» **YOUR GOAL**:
Quote exactly and only this range of lines in the data below: the line that holds "The Sindh Judicial Academy was" to the line that holds "Muhammad Ali Mazhar, the", both included.

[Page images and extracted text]
%%

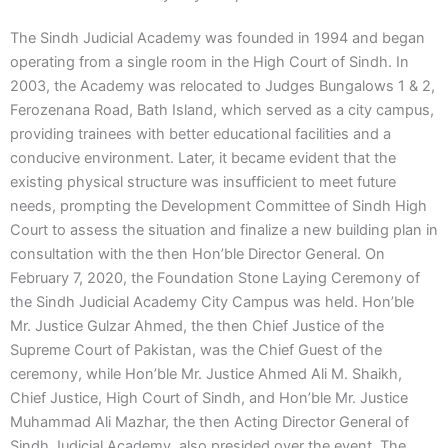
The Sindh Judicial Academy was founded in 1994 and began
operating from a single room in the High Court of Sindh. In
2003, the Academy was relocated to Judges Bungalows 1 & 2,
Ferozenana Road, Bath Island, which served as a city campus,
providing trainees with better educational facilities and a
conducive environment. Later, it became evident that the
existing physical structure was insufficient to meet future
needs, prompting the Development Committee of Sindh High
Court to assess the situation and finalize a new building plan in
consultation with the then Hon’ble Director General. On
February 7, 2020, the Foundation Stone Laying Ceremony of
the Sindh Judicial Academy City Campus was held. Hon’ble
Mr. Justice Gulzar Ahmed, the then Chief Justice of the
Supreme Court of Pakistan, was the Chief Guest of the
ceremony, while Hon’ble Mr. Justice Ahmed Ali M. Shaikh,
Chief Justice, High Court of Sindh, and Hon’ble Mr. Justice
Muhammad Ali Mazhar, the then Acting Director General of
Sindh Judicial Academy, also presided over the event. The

%%
%%

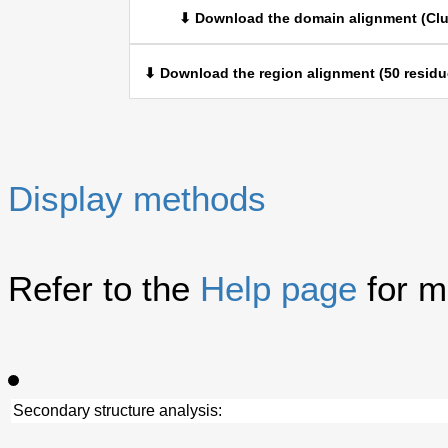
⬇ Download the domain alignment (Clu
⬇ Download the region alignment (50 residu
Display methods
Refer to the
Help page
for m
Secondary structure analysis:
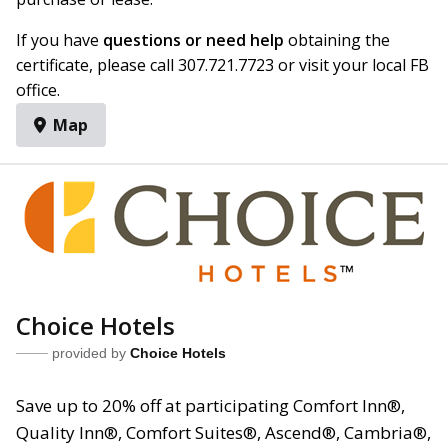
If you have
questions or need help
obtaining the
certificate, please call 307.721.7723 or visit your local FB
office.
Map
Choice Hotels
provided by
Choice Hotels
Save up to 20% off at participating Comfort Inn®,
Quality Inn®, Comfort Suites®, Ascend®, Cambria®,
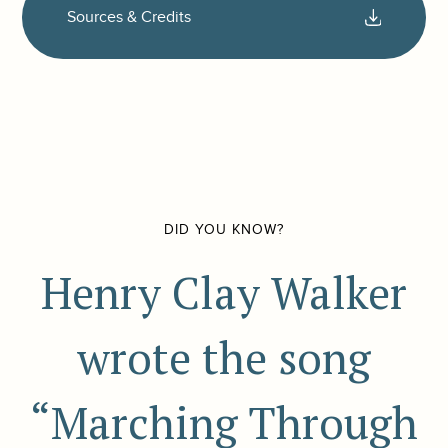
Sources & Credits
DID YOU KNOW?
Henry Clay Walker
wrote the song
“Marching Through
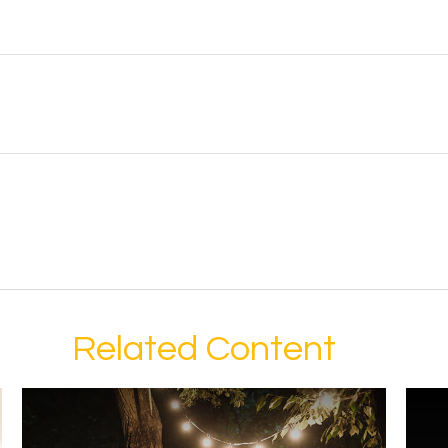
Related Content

%%
%%

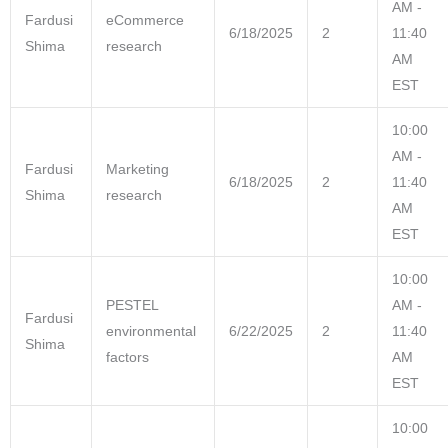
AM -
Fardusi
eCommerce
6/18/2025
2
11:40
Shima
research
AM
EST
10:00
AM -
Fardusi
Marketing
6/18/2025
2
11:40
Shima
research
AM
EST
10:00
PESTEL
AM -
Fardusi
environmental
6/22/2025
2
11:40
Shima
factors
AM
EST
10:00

%%

» **RESULT OF THIS EXERCISE**:
The Sindh Judicial Academy was founded in 1994 and began
operating from a single room in the High Court of Sindh. In
2003, the Academy was relocated to Judges Bungalows 1 & 2,
Ferozenana Road, Bath Island, which served as a city campus,
providing trainees with better educational facilities and a
conducive environment. Later, it became evident that the
existing physical structure was insufficient to meet future
needs, prompting the Development Committee of Sindh High
Court to assess the situation and finalize a new building plan in
consultation with the then Hon’ble Director General. On
February 7, 2020, the Foundation Stone Laying Ceremony of
the Sindh Judicial Academy City Campus was held. Hon’ble
Mr. Justice Gulzar Ahmed, the then Chief Justice of the
Supreme Court of Pakistan, was the Chief Guest of the
ceremony, while Hon’ble Mr. Justice Ahmed Ali M. Shaikh,
Chief Justice, High Court of Sindh, and Hon’ble Mr. Justice
Muhammad Ali Mazhar, the then Acting Director General of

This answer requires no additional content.